Norfolk Disabled-Friendly Cottages are just that – in Norfolk, adapted for disabled people and the owners are very friendly!
The website does not do the cottages or the view justice. We were expecting something a little bit twee and with some sort of view but what we got was pretty stylish and with a fabulous view. Admittedly, if we had been in the Stable Cottage which we had booked, we wouldn’t have had a view, but a phone call the day before we set out explained that the heating there wasn’t working so we had been ‘upgraded’ to The Big Workshop which meant we had a huge house all to ourselves, including a sitting room with French windows and large, low-silled windows to give a panoramic view of the rolling countryside, including a windmill!

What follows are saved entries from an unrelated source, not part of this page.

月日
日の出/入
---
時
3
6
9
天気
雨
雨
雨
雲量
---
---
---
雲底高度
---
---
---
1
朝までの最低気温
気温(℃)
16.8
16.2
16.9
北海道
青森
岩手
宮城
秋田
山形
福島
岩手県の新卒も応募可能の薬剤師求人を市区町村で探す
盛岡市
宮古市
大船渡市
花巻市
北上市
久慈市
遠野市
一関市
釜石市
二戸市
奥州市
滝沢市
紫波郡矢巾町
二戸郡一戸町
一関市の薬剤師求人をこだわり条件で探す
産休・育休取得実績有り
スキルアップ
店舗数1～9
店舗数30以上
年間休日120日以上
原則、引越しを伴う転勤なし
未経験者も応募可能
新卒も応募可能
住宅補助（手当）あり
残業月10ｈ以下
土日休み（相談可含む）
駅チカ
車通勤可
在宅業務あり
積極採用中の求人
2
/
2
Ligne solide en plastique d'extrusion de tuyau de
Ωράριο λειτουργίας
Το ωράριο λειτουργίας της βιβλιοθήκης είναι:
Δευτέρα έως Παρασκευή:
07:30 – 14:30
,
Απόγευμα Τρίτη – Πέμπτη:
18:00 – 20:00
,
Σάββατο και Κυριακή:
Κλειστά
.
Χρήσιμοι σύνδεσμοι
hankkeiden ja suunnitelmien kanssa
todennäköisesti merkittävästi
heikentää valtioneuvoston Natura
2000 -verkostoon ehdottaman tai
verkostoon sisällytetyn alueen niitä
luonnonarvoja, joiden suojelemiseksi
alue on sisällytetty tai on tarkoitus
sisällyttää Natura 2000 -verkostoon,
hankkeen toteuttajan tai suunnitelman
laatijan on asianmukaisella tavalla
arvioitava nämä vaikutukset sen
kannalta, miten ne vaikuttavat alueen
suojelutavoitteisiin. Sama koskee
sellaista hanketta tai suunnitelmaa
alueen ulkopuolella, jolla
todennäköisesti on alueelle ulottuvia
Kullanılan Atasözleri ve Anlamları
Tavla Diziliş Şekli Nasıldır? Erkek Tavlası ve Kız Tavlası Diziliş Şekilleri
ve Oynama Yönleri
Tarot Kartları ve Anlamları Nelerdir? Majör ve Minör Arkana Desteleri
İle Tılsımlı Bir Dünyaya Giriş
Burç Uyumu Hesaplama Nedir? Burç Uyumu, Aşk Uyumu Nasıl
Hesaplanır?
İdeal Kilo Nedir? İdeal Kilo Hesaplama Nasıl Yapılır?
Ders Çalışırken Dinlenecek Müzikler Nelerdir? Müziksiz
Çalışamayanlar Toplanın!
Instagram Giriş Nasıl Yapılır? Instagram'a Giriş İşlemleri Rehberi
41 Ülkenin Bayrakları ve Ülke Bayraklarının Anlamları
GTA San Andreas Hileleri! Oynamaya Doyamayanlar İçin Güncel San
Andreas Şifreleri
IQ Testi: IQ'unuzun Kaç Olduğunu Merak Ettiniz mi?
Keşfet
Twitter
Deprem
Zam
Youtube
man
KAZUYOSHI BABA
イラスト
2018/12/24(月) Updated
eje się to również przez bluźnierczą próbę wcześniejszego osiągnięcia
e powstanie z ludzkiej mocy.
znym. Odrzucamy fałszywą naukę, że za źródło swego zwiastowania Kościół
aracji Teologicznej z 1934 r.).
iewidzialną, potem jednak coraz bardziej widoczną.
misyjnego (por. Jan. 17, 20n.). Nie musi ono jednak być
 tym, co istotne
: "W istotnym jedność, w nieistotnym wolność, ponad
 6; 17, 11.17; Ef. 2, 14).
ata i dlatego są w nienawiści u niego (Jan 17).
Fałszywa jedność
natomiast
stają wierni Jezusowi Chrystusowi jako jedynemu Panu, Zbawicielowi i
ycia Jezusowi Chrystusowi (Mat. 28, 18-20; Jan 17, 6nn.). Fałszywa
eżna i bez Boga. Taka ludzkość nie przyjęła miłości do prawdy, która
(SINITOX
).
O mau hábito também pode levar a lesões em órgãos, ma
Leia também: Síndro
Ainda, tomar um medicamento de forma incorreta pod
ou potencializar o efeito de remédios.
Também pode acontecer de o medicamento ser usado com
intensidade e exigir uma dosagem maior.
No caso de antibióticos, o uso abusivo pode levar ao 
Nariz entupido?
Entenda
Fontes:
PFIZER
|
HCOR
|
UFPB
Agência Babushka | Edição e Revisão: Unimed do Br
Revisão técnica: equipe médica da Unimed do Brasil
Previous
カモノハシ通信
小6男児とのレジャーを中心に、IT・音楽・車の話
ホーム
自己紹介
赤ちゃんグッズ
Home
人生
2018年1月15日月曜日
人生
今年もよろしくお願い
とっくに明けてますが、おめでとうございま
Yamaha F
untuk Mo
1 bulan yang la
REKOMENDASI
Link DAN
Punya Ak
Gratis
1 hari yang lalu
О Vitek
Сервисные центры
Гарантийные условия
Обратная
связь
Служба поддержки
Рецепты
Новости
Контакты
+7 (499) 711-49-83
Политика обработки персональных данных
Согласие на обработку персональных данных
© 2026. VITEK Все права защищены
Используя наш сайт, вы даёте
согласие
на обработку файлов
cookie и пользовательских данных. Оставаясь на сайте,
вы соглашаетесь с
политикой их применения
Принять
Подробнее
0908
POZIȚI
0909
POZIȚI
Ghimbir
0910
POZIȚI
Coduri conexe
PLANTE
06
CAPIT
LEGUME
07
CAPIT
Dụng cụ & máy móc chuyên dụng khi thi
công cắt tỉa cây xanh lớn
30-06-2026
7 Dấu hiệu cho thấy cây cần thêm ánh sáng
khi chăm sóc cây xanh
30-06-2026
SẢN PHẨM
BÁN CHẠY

The cottages are especially designed for disabled people, with roll-in showers, grab-rails, low-level surfaces in the kitchen and wide doorways amongst other things, plus you can hire other equipment you may need, such as hoists, but it’s all perfectly comfortable for the able-bodied too. A lot of thought has gone into the design and the whole place is very attractive.
All the cottages have some outside space – patio or garden and they sleep from 3 people in the smallest to 10 in the largest; a couple of them are two-storey with a lift. Ours was open-plan and very spacious and although the kitchen area wasn’t that attractive it was very well-equipped and everything was in good condition – except the table was rather wobbly but as the owners are on site, they happily fetched us a different one and took ours away for mending!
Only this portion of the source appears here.